A couple times a week the emails trickle in about comments. Either they politely inquire where the comments section has gone, throwing in some closer like “your blog was far more interesting with the comments” (ahh the beauty of tact), or they lambast me for removing the ability of complete strangers to express their opinions about my writing and personal life, a truly bizarre form of communication that blogging seems to have made commonplace. After almost two months of staying clean and comment-free, I can announce that the comments section officially sleeps with the fishes. It’s true, it was often great reading - every day the entire tragicomic spectrum of the human condition displayed itself across the page. But ultimately it can be a soul-killing thing to confront anonymous readers vomiting their self-loathing and vitriol onto a computer screen, all with you as the chosen target.
It comes down to this: If you want to talk smack, do it on your own blog, or in one of those scary chatrooms likely monitored by federal authorities. My blog is not your forum. And I have neither the time nor the desire to monitor comments all day.

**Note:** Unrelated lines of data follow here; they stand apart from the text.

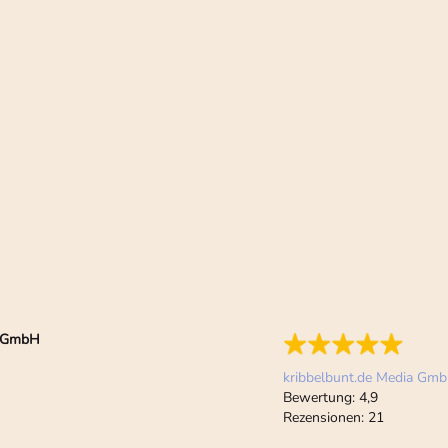
ia GmbH
kribbelbunt.de Media Gm
Bewertung:
4,9
Rezensionen:
21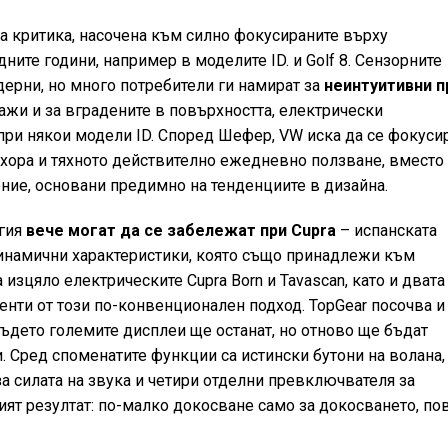
та критика, насочена към силно фокусираните върху
ните години, например в моделите ID. и Golf 8. Сензорните
ерни, но много потребители ги намират за
неинтуитивни п
ажи и за вградените в повърхността, електрически
при някои модели ID. Според Шефер, VW иска да се фокуси
 хора и тяхното действително ежедневно ползване, вместо
ние, основани предимно на тенденциите в дизайна.
егия
вече могат да се забележат при Cupra
– испанската
инамични характеристики, която също принадлежи към
 изцяло електрическите Cupra Born и Tavascan, като и двата
нти от този по-конвенционален подход. TopGear посочва и
 където големите дисплеи ще останат, но отново ще бъдат
. Сред споменатите функции са истински бутони на волана,
за силата на звука и четири отделни превключвателя за
ият резултат: по-малко докосване само за докосването, по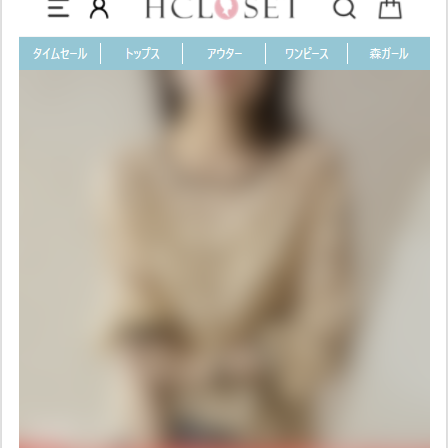
価
は？
H
C
L
O
S
E
T
の
怪
し
い
点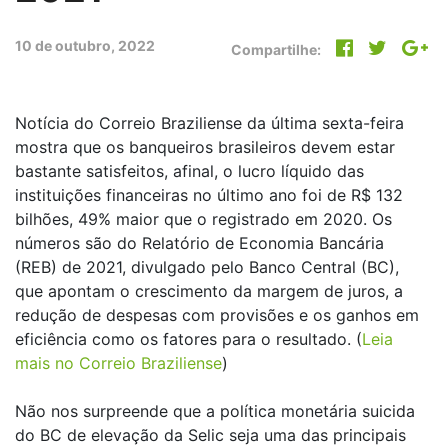
10 de outubro, 2022
Compartilhe:
Notícia do Correio Braziliense da última sexta-feira
mostra que os banqueiros brasileiros devem estar
bastante satisfeitos, afinal, o lucro líquido das
instituições financeiras no último ano foi de R$ 132
bilhões, 49% maior que o registrado em 2020. Os
números são do Relatório de Economia Bancária
(REB) de 2021, divulgado pelo Banco Central (BC),
que apontam o crescimento da margem de juros, a
redução de despesas com provisões e os ganhos em
eficiência como os fatores para o resultado. (
Leia
mais no Correio Braziliense
)
Não nos surpreende que a política monetária suicida
do BC de elevação da Selic seja uma das principais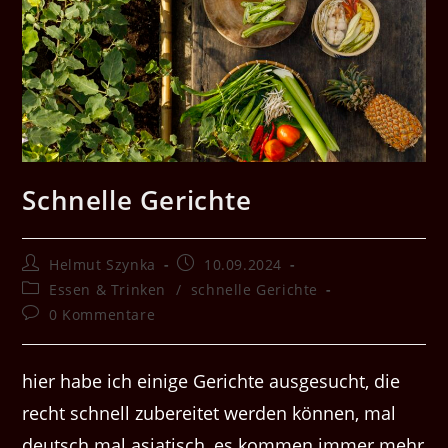
Schnelle Gerichte
Beitrags-
Beitrag
Helmut Szynka
10.09.2024
Autor:
veröffentlicht:
Beitrags-
Essen & Trinken
/
schnelle Gerichte
Kategorie:
Beitrags-
0 Kommentare
Kommentare:
hier habe ich einige Gerichte ausgesucht, die
recht schnell zubereitet werden können, mal
deutsch mal asiatisch, es kommen immer mehr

To explain it best, I call upon my favorite scene from a brilliant and highly underrated gem of modern cinema, “Jay & Silent Bob Strike Back.” In the film, the main characters discover they are the subject of a chatroom discussion on a website entitled “moviepoopshoot.com.” The page is filled with expletive-peppered rants summarizing the myriad ways that Jay and Silent Bob suck. Once the heroes sell their likeness rights for a big-budget Hollywood film, they take the cash windfall and proceed to travel the world, tracking down every commenter on the website and subsequently beating the crap out of them. It’s a beautiful moment. A while ago, my friend Rob nearly made it a reality. Seeing as I can barely climb a flight of steps without ass-planting let alone throw a decent punch, I’d say my antagonists have less to worry about. But watch out - this week I officially set foot in a gym. Who knows what could happen.